Problem to solve
Go line by line through the entries and show those that hold the string "digitales".

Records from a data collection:
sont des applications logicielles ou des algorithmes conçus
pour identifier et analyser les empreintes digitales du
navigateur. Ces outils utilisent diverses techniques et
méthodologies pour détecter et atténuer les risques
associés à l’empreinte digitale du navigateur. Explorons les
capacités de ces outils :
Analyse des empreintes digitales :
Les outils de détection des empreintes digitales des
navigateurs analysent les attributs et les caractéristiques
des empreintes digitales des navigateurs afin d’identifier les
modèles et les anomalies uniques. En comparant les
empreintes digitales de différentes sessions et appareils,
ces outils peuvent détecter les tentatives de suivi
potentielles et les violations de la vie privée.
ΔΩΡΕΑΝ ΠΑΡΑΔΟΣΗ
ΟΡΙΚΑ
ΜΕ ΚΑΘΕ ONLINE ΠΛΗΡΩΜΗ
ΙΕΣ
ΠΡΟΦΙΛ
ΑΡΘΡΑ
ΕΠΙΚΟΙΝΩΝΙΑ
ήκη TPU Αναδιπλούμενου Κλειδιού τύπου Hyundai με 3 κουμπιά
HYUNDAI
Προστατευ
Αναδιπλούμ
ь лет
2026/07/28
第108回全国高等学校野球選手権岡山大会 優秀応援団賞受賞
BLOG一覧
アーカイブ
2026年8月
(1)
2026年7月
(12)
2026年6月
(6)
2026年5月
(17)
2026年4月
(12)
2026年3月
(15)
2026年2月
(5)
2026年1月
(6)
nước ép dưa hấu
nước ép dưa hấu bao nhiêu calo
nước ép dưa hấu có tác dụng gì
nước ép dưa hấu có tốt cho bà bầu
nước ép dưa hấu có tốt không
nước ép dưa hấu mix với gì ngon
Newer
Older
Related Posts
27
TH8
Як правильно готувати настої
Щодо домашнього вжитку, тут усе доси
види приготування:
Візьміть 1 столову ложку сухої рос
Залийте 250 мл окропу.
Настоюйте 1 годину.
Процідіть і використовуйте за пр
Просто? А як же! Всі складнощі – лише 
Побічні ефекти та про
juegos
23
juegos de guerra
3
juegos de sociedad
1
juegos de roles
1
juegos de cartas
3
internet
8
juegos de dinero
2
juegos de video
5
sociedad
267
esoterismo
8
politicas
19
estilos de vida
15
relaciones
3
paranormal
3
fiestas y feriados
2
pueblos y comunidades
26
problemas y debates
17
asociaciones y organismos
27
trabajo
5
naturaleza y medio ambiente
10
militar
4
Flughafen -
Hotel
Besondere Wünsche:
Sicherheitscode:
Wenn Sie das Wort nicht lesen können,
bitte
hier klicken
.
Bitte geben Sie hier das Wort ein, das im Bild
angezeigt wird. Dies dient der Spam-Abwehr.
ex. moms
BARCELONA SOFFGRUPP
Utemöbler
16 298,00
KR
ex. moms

Answer space
pour identifier et analyser les empreintes digitales du
Analyse des empreintes digitales :
Les outils de détection des empreintes digitales des
des empreintes digitales des navigateurs afin d’identifier les
empreintes digitales de différentes sessions et appareils,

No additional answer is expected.